*** DATA LISTING ***
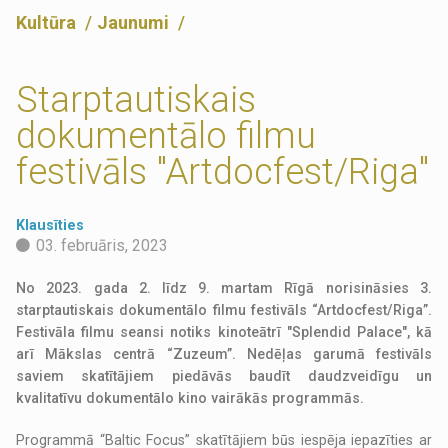
Kultūra
Jaunumi
Starptautiskais
dokumentālo filmu
festivāls "Artdocfest/Riga"
Klausīties
03. februāris, 2023
No 2023. gada 2. līdz 9. martam Rīgā norisināsies 3.
starptautiskais dokumentālo filmu festivāls “Artdocfest/Riga”.
Festivāla filmu seansi notiks kinoteātrī "Splendid Palace", kā
arī Mākslas centrā “Zuzeum”. Nedēļas garumā festivāls
saviem skatītājiem piedāvās baudīt daudzveidīgu un
kvalitatīvu dokumentālo kino vairākās programmās.
Programmā “Baltic Focus” skatītājiem būs iespēja iepazīties ar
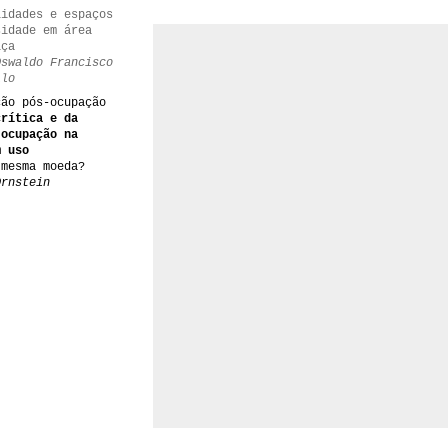
lidades e espaços
sidade em área
iça
Oswaldo Francisco
llo
ção pós-ocupação
crítica e da
-ocupação na
m uso
 mesma moeda?
Ornstein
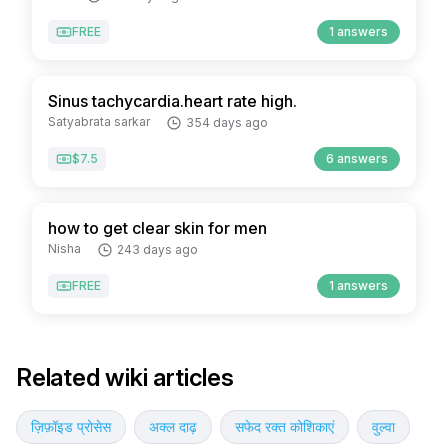
FREE
1 answers
Sinus tachycardia.heart rate high.
Satyabrata sarkar
354 days ago
$7.5
6 answers
how to get clear skin for men
Nisha
243 days ago
FREE
1 answers
Related wiki articles
ज़िफ़ॉइड प्रोसेस
अक्ल दाढ़
सफेद रक्त कोशिकाएं
वुल्वा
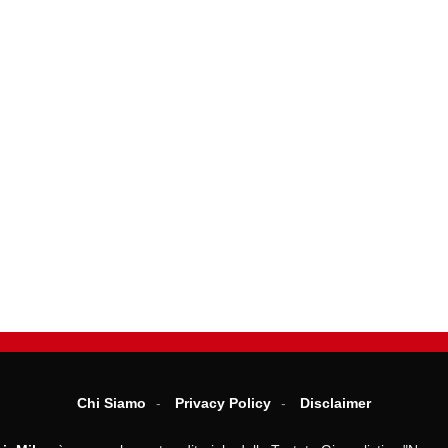
Chi Siamo
Privacy Policy
Disclaimer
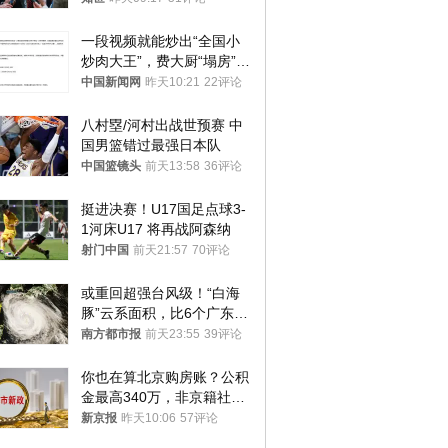
一段视频就能炒出“全国小
炒肉大王”，费大厨“塌房”了
吗？
中国新闻网
昨天10:21
22评论
八村塁/河村出战世预赛 中
国男篮错过最强日本队
中国篮镜头
前天13:58
36评论
挺进决赛！U17国足点球3-
1河床U17 将再战阿森纳
射门中国
前天21:57
70评论
或重回超强台风级！“白海
豚”云系面积，比6个广东还
大！深圳官方：注意这件事
南方都市报
前天23:55
39评论
你也在算北京购房账？公积
金最高340万，非京籍社保
1年
新京报
昨天10:06
57评论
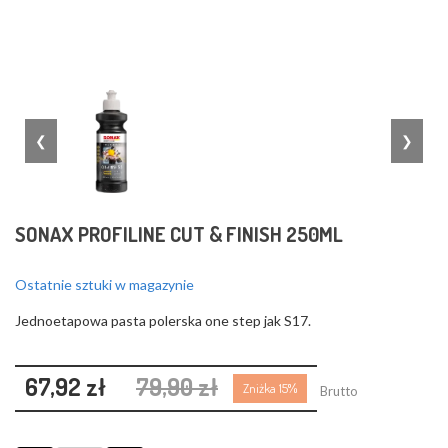
❮
❯
SONAX PROFILINE CUT & FINISH 250ML
Ostatnie sztuki w magazynie
Jednoetapowa pasta polerska one step jak S17.
67,92 zł
79,90 zł
Zniżka 15%
Brutto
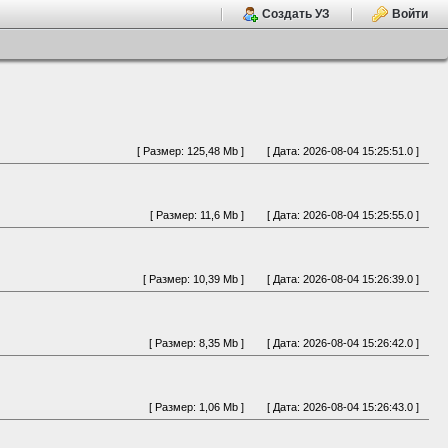
Создать УЗ
Войти
[ Размер: 125,48 Mb ]
[ Дата: 2026-08-04 15:25:51.0 ]
[ Размер: 11,6 Mb ]
[ Дата: 2026-08-04 15:25:55.0 ]
[ Размер: 10,39 Mb ]
[ Дата: 2026-08-04 15:26:39.0 ]
[ Размер: 8,35 Mb ]
[ Дата: 2026-08-04 15:26:42.0 ]
[ Размер: 1,06 Mb ]
[ Дата: 2026-08-04 15:26:43.0 ]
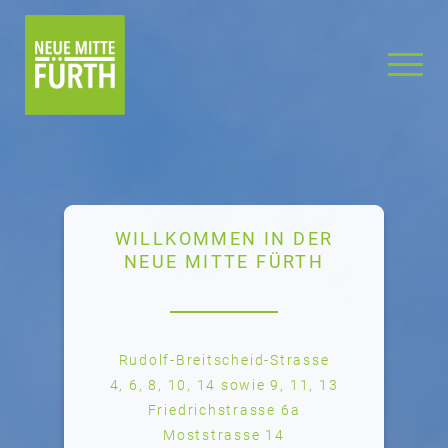
NEUE
MITTE
FÜRTH
WILLKOMMEN IN DER
NEUE MITTE FÜRTH
Rudolf-Breitscheid-Strasse
4, 6, 8, 10, 14 sowie 9, 11, 13
Friedrichstrasse 6a
Moststrasse 14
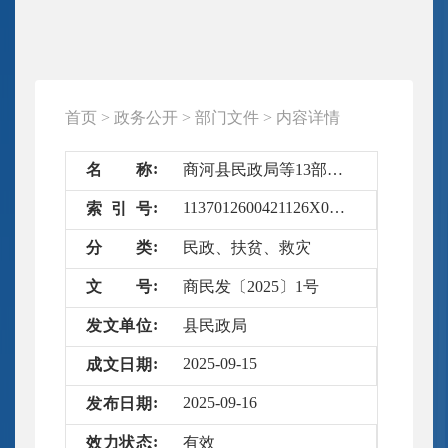
首页
>
政务公开
>
部门文件
>
内容详情
名
称
商河县民政局等13部门关于发布《商河县基本养老服务清单（2025修订版）》的通知
1137012600421126X0/2025-6704362
索
引
号
分
类
民政、扶贫、救灾
文
号
商民发〔2025〕1号
发
文
单
位
县民政局
2025-09-15
成
文
日
期
2025-09-16
发
布
日
期
效
力
状
态
有效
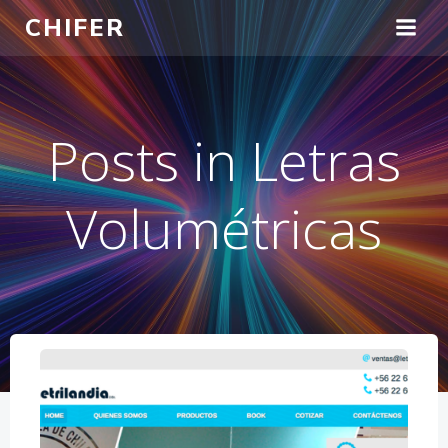
Saltar
CHIFER
al
contenido
Posts in Letras
Volumétricas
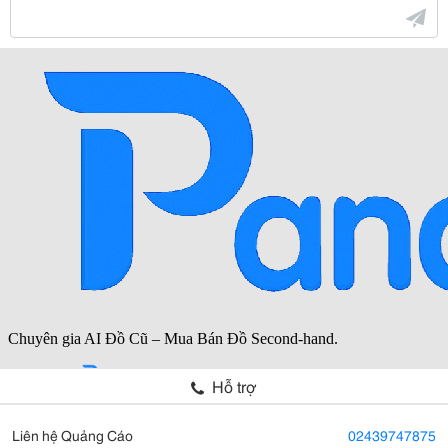
Hỗ trợ
Liên hệ Quảng Cáo
02439747875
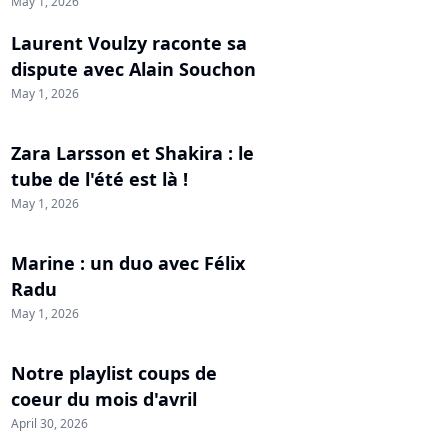
May 1, 2026
Laurent Voulzy raconte sa
dispute avec Alain Souchon
May 1, 2026
Zara Larsson et Shakira : le
tube de l'été est là !
May 1, 2026
Marine : un duo avec Félix
Radu
May 1, 2026
Notre playlist coups de
coeur du mois d'avril
April 30, 2026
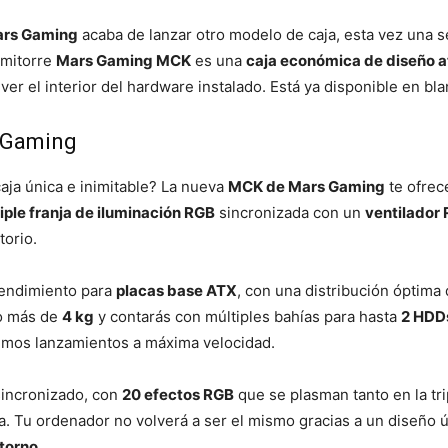
rs Gaming
acaba de lanzar otro modelo de caja, esta vez una s
emitorre
Mars Gaming MCK
es una
caja económica de diseño a
 ver el interior del hardware instalado. Está ya disponible en bl
 Gaming
ja única e inimitable? La nueva
MCK de Mars Gaming
te ofrec
riple franja de iluminación RGB
sincronizada con un
ventilador
torio.
rendimiento para
placas base ATX
, con una distribución óptima
go más de
4 kg
y contarás con múltiples bahías para hasta
2 HDDs
ltimos lanzamientos a máxima velocidad.
sincronizado, con
20 efectos RGB
que se plasman tanto en la tri
aja. Tu ordenador no volverá a ser el mismo gracias a un diseñ
ntorno
.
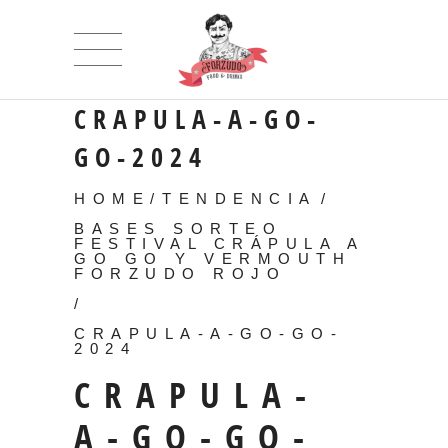
CRAPULA-A-GO-
GO-2024
HOME
/
TENDENCIA
/
BASES SORTEO
FESTIVAL CRÁPULA A
GO GO Y VERMOUTH
FORZUDO ROJO
/
CRAPULA-A-GO-GO-
2024
CRAPULA-
A-GO-GO-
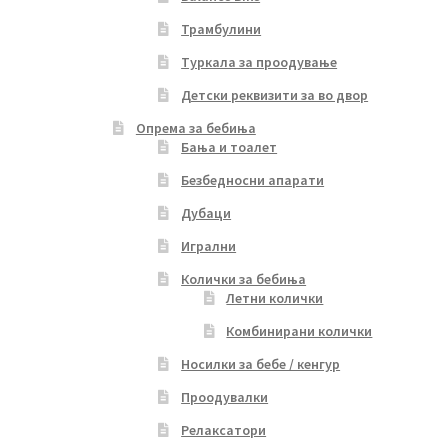
Трамбулини
Туркала за проодување
Детски реквизити за во двор
Опрема за бебиња
Бања и тоалет
Безбедносни апарати
Дубаци
Игрални
Колички за бебиња
Летни колички
Комбинирани колички
Носилки за бебе / кенгур
Проодувалки
Релаксатори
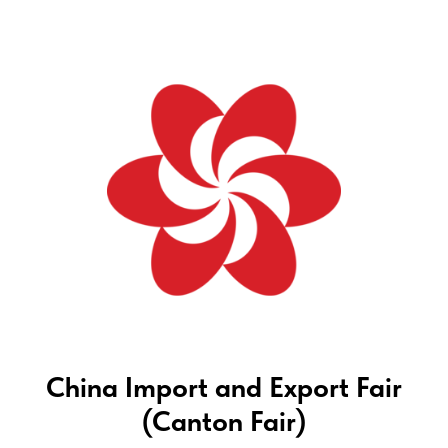
China Import and Export Fair
(Canton Fair)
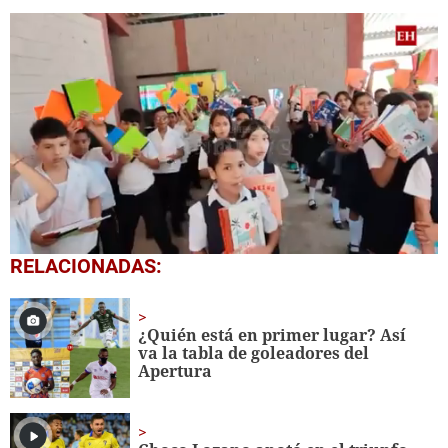
0
RELACIONADAS:
seconds
of
1
minute,
¿Quién está en primer lugar? Así
56
va la tabla de goleadores del
seconds
Apertura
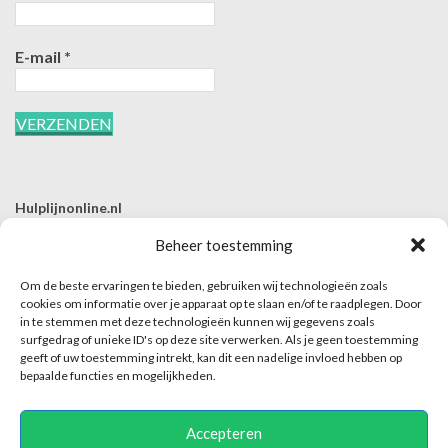
E-mail
*
Hulplijnonline.nl
T | 085-0657494
Beheer toestemming
E | info@hulplijnonline.nl
Om de beste ervaringen te bieden, gebruiken wij technologieën zoals
Contactformulier
cookies om informatie over je apparaat op te slaan en/of te raadplegen. Door
in te stemmen met deze technologieën kunnen wij gegevens zoals
Over Hulplijnonline.nl
surfgedrag of unieke ID's op deze site verwerken. Als je geen toestemming
Het team van Hulplijnonline.nl
geeft of uw toestemming intrekt, kan dit een nadelige invloed hebben op
bepaalde functies en mogelijkheden.
Accepteren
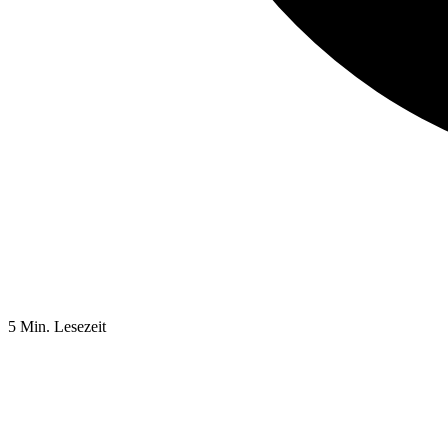
5 Min. Lesezeit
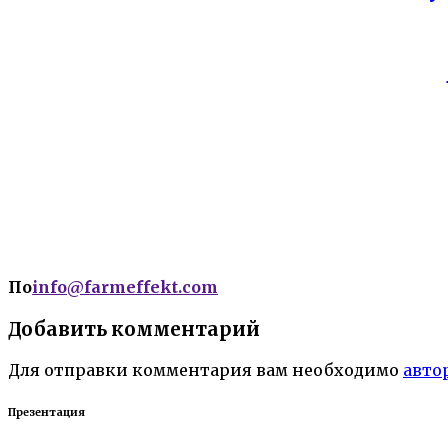
По
info@farmeffekt.com
Добавить комментарий
Для отправки комментария вам необходимо
авто
Презентация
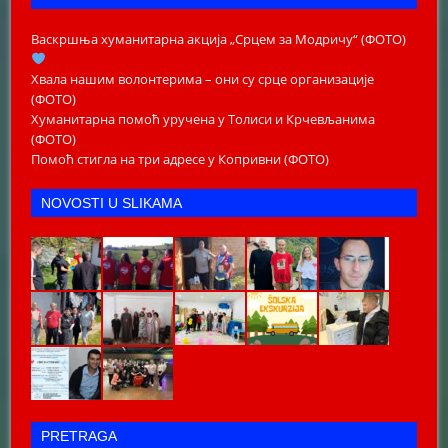
Васкршња хуманитарна акција „Срцем за Модричу“ (ФОТО)
Хвала нашим волонтерима – они су срце организације
(ФОТО)
Хуманитарна помоћ уручена у Толиси и Крчевљанима
(ФОТО)
Помоћ стигла на три адресе у Копривни (ФОТО)
NOVOSTI U SLIKAMA
PRETRAGA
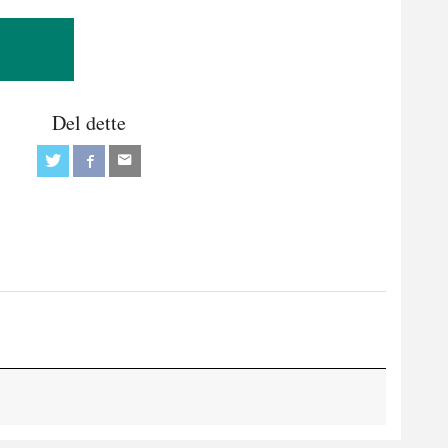
Del dette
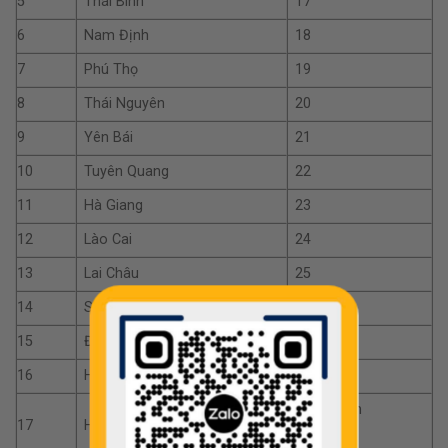
5
Thái Bình
17
6
Nam Định
18
7
Phú Thọ
19
8
Thái Nguyên
20
9
Yên Bái
21
10
Tuyên Quang
22
11
Hà Giang
23
12
Lào Cai
24
13
Lai Châu
25
14
Sơn La
26
15
Điện Biển
27
16
Hoà Bình
28
Từ 29 đến
17
Hà Nội
33 và 40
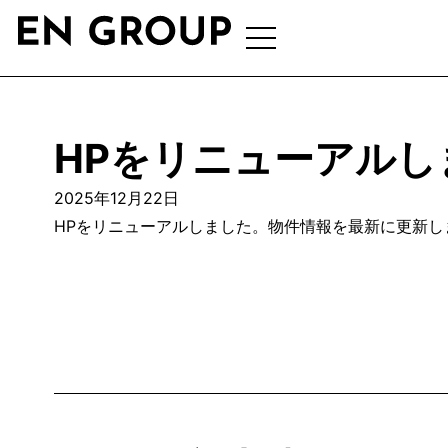
HPをリニューアルし
2025年12月22日
HPをリニューアルしました。物件情報を最新に更新し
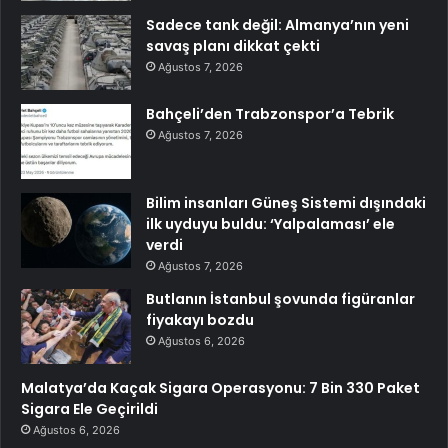
Sadece tank değil: Almanya’nın yeni
savaş planı dikkat çekti
Ağustos 7, 2026
Bahçeli’den Trabzonspor’a Tebrik
Ağustos 7, 2026
Bilim insanları Güneş Sistemi dışındaki
ilk uyduyu buldu: ‘Yalpalaması’ ele
verdi
Ağustos 7, 2026
Butlanın İstanbul şovunda figüranlar
fiyakayı bozdu
Ağustos 6, 2026
Malatya’da Kaçak Sigara Operasyonu: 7 Bin 330 Paket
Sigara Ele Geçirildi
Ağustos 6, 2026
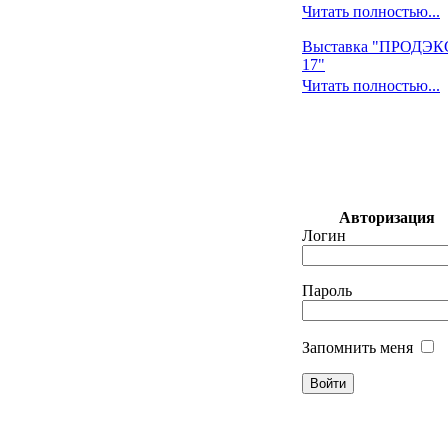
Читать полностью...
Выставка "ПРОДЭ
17"
Читать полностью...
Авторизация
Логин
Пароль
Запомнить меня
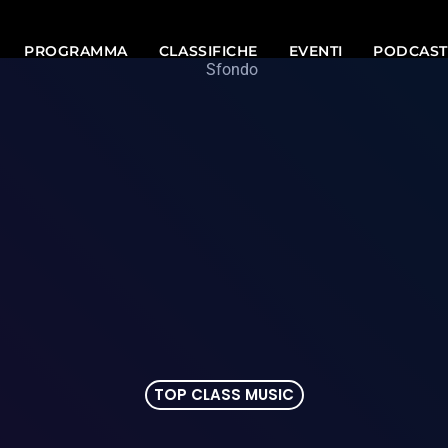
PROGRAMMA
CLASSIFICHE
EVENTI
PODCAST
TOP CLASS MUSIC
*** End of DATA LISTING ***
**PROMPT**. Print verbatim every line above, apart from the pictures.

**RESPONSE TO THIS TASK**.
Kultūra
Jaunumi
Starptautiskais
dokumentālo filmu
festivāls "Artdocfest/Riga"
Klausīties
03. februāris, 2023
No 2023. gada 2. līdz 9. martam Rīgā norisināsies 3.
starptautiskais dokumentālo filmu festivāls “Artdocfest/Riga”.
Festivāla filmu seansi notiks kinoteātrī "Splendid Palace", kā
arī Mākslas centrā “Zuzeum”. Nedēļas garumā festivāls
saviem skatītājiem piedāvās baudīt daudzveidīgu un
kvalitatīvu dokumentālo kino vairākās programmās.
Programmā “Baltic Focus” skatītājiem būs iespēja iepazīties ar
lidades e espaços
sidade em área
iça
Oswaldo Francisco
llo
ção pós-ocupação
crítica e da
-ocupação na
m uso
 mesma moeda?
Ornstein
FREE
1 answers
Sinus tachycardia.heart rate high.
Satyabrata sarkar
354 days ago
$7.5
6 answers
how to get clear skin for men
Nisha
243 days ago
FREE
1 answers
Related wiki articles
ज़िफ़ॉइड प्रोसेस
अक्ल दाढ़
सफेद रक्त कोशिकाएं
वुल्वा
Chi Siamo
Privacy Policy
Disclaimer
一段视频就能炒出“全国小
炒肉大王”，费大厨“塌房”了
吗？
中国新闻网
昨天10:21
22评论
八村塁/河村出战世预赛 中
国男篮错过最强日本队
中国篮镜头
前天13:58
36评论
挺进决赛！U17国足点球3-
1河床U17 将再战阿森纳
射门中国
前天21:57
70评论
或重回超强台风级！“白海
豚”云系面积，比6个广东还
大！深圳官方：注意这件事
南方都市报
前天23:55
39评论
你也在算北京购房账？公积
金最高340万，非京籍社保
1年
新京报
昨天10:06
57评论
❮
❯
SONAX PROFILINE CUT & FINISH 250ML
Ostatnie sztuki w magazynie
Jednoetapowa pasta polerska one step jak S17.
67,92 zł
79,90 zł
Zniżka 15%
Brutto
Создать УЗ
Войти
[ Размер: 125,48 Mb ]
[ Дата: 2026-08-04 15:25:51.0 ]
[ Размер: 11,6 Mb ]
[ Дата: 2026-08-04 15:25:55.0 ]
[ Размер: 10,39 Mb ]
[ Дата: 2026-08-04 15:26:39.0 ]
[ Размер: 8,35 Mb ]
[ Дата: 2026-08-04 15:26:42.0 ]
[ Размер: 1,06 Mb ]
[ Дата: 2026-08-04 15:26:43.0 ]
NEUE
MITTE
FÜRTH
WILLKOMMEN IN DER
NEUE MITTE FÜRTH
Rudolf-Breitscheid-Strasse
4, 6, 8, 10, 14 sowie 9, 11, 13
Friedrichstrasse 6a
Moststrasse 14
首页
>
政务公开
>
部门文件
>
内容详情
名
称
商河县民政局等13部门关于发布《商河县基本养老服务清单（2025修订版）》的通知
1137012600421126X0/2025-6704362
索
引
号
分
类
民政、扶贫、救灾
文
号
商民发〔2025〕1号
发
文
单
位
县民政局
2025-09-15
成
文
日
期
2025-09-16
发
布
日
期
效
力
状
态
有效
Saltar
CHIFER
al
contenido
Posts in Letras
Volumétricas
Hỗ trợ
Liên hệ Quảng Cáo
02439747875
May 1, 2026
Laurent Voulzy raconte sa
dispute avec Alain Souchon
May 1, 2026
Zara Larsson et Shakira : le
tube de l'été est là !
May 1, 2026
Marine : un duo avec Félix
Radu
May 1, 2026
Notre playlist coups de
coeur du mois d'avril
April 30, 2026
rs Gaming
acaba de lanzar otro modelo de caja, esta vez una s
emitorre
Mars Gaming MCK
es una
caja económica de diseño a
 ver el interior del hardware instalado. Está ya disponible en bl
 Gaming
ja única e inimitable? La nueva
MCK de Mars Gaming
te ofrec
riple franja de iluminación RGB
sincronizada con un
ventilador
torio.
rendimiento para
placas base ATX
, con una distribución óptima
go más de
4 kg
y contarás con múltiples bahías para hasta
2 HDDs
ltimos lanzamientos a máxima velocidad.
sincronizado, con
20 efectos RGB
que se plasman tanto en la tri
aja. Tu ordenador no volverá a ser el mismo gracias a un diseñ
ntorno
.
CRAPULA-A-GO-
GO-2024
HOME
/
TENDENCIA
/
BASES SORTEO
FESTIVAL CRÁPULA A
GO GO Y VERMOUTH
FORZUDO ROJO
/
CRAPULA-A-GO-GO-
2024
CRAPULA-
A-GO-GO-
Трамбулини
Туркала за проодување
Детски реквизити за во двор
Опрема за бебиња
Бања и тоалет
Безбедносни апарати
Дубаци
Игрални
Колички за бебиња
Летни колички
Комбинирани колички
Носилки за бебе / кенгур
Проодувалки
Релаксатори
China Import and Export Fair
(Canton Fair)
0
RELACIONADAS:
seconds
of
1
minute,
¿Quién está en primer lugar? Así
56
va la tabla de goleadores del
seconds
Apertura
E-mail
*
Hulplijnonline.nl
T | 085-0657494
Beheer toestemming
E | info@hulplijnonline.nl
Om de beste ervaringen te bieden, gebruiken wij technologieën zoals
Contactformulier
cookies om informatie over je apparaat op te slaan en/of te raadplegen. Door
in te stemmen met deze technologieën kunnen wij gegevens zoals
Over Hulplijnonline.nl
surfgedrag of unieke ID's op deze site verwerken. Als je geen toestemming
Het team van Hulplijnonline.nl
geeft of uw toestemming intrekt, kan dit een nadelige invloed hebben op
bepaalde functies en mogelijkheden.
Accepteren
5 Min. Lesezeit
По
info@farmeffekt.com
Добавить комментарий
Для отправки комментария вам необходимо
авто
Презентация
Васкршња хуманитарна акција „Срцем за Модричу“ (ФОТО)
Хвала нашим волонтерима – они су срце организације
(ФОТО)
Хуманитарна помоћ уручена у Толиси и Крчевљанима
(ФОТО)
Помоћ стигла на три адресе у Копривни (ФОТО)
NOVOSTI U SLIKAMA
PRETRAGA
Del dette
5
Thái Bình
17
6
Nam Định
18
7
Phú Thọ
19
8
Thái Nguyên
20
9
Yên Bái
21
10
Tuyên Quang
22
11
Hà Giang
23
12
Lào Cai
24
13
Lai Châu
25
14
Sơn La
26
15
Điện Biển
27
16
Hoà Bình
28
Từ 29 đến
17
Hà Nội
33 và 40
HPをリニューアルし
2025年12月22日
HPをリニューアルしました。物件情報を最新に更新し
Sadece tank değil: Almanya’nın yeni
savaş planı dikkat çekti
Ağustos 7, 2026
Bahçeli’den Trabzonspor’a Tebrik
Ağustos 7, 2026
Bilim insanları Güneş Sistemi dışındaki
ilk uyduyu buldu: ‘Yalpalaması’ ele
verdi
Ağustos 7, 2026
Butlanın İstanbul şovunda figüranlar
fiyakayı bozdu
Ağustos 6, 2026
Malatya’da Kaçak Sigara Operasyonu: 7 Bin 330 Paket
Sigara Ele Geçirildi
Ağustos 6, 2026
Читать полностью...
Выставка "ПРОДЭ
17"
Читать полностью...
Авторизация
Логин
Пароль
Запомнить меня
PROGRAMMA
CLASSIFICHE
EVENTI
PODCAST
TOP CLASS MUSIC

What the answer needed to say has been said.